Une présence étrangère qui n’est pas la bienvenue

Fin décembre. Les troupes du gouvernement somalien transitoire, fortement appuyées par l’armée éthiopienne, renversent l’UTI qui assumait depuis plus de six mois le contrôle de la majorité du pays et de la capitale, Mogadiscio. Les forces éthiopiennes marchent dans les rues de celle-ci tout en promettant de s’en retirer dès que la situation sera calmée.

Le problème, c’est que personne ne veut de cette présence étrangère provenant d’un pays qui est traditionnellement un ennemi militaire de la Somalie. Autant les partisans que les opposants de l’UTI voient d’un œil sceptique cette invasion armée et exigent le retrait rapide des troupes d’Addis Abeba.
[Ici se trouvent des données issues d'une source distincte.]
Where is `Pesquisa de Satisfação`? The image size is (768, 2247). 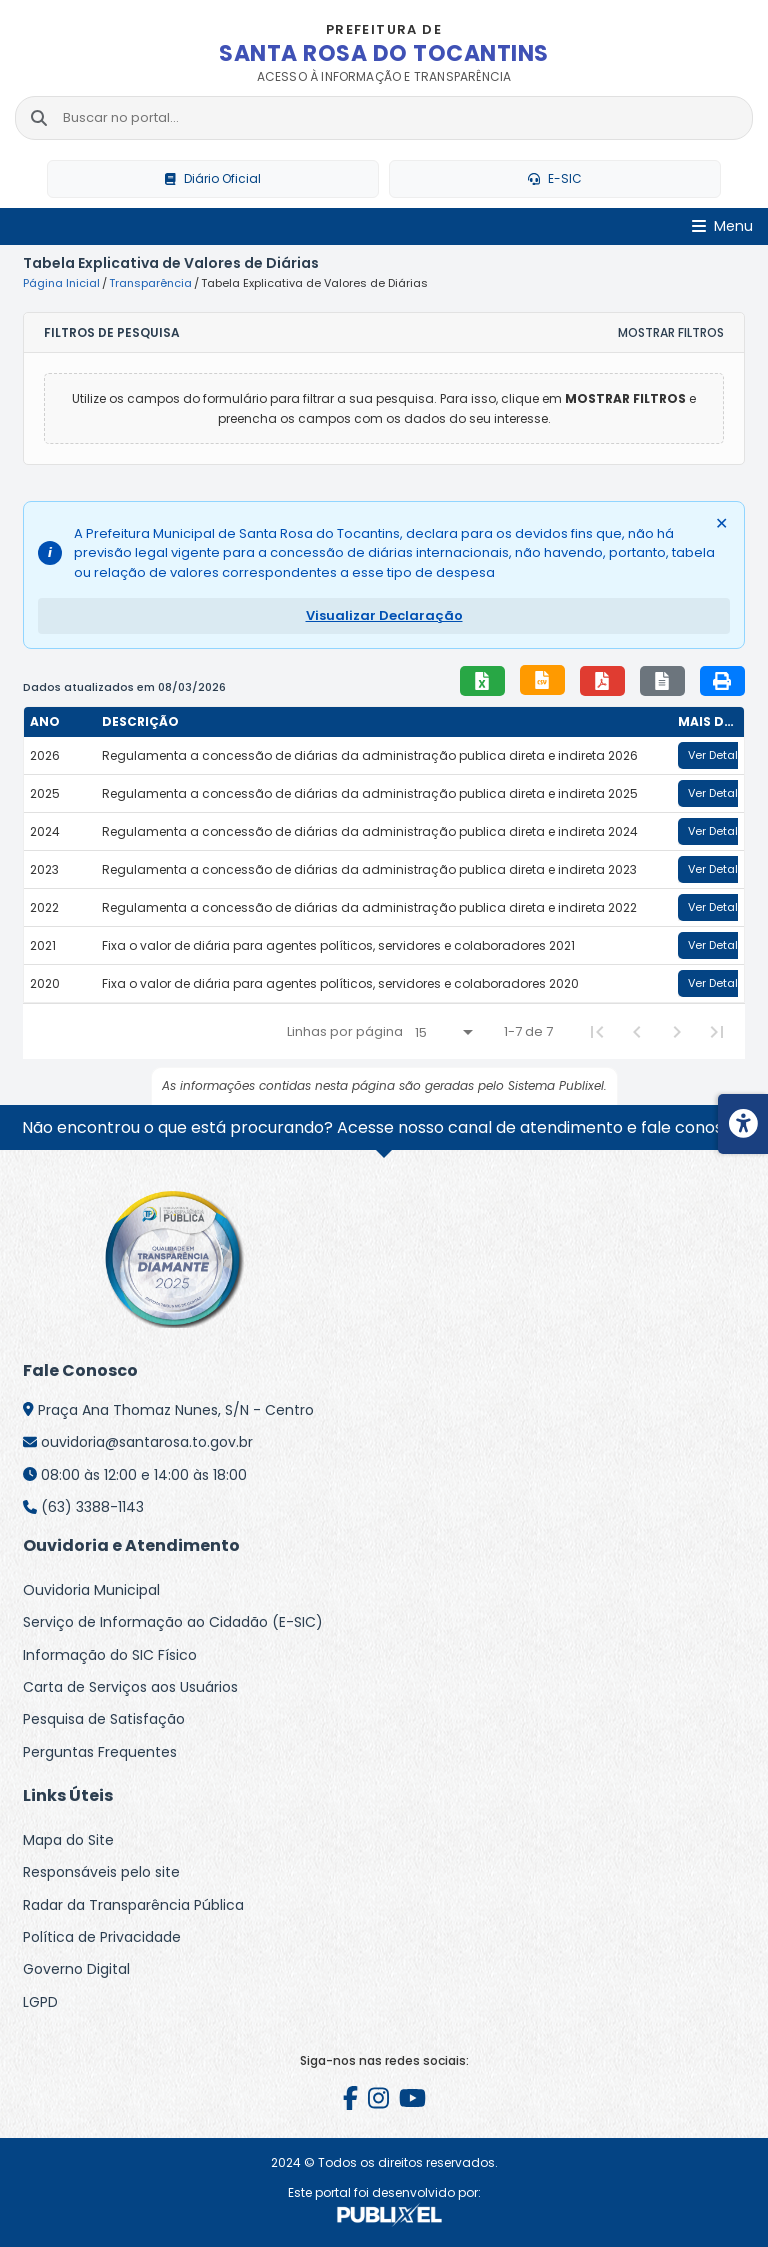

Alors que les représentants de l’UTI appellent à une «guerre sans précédent» contre les forces éthiopiennes, les Somaliens en général ne croient aucunement aux bonnes intentions de l’Éthiopie.

Les frappes américaines tuant plusieurs civils dans le sud du pays ne sont rien non plus pour soulager la colère et le désespoir d’une population qui se sent prise en otage dans des enjeux politiques les dépassant et dont le bien-être n’est pas pris en compte.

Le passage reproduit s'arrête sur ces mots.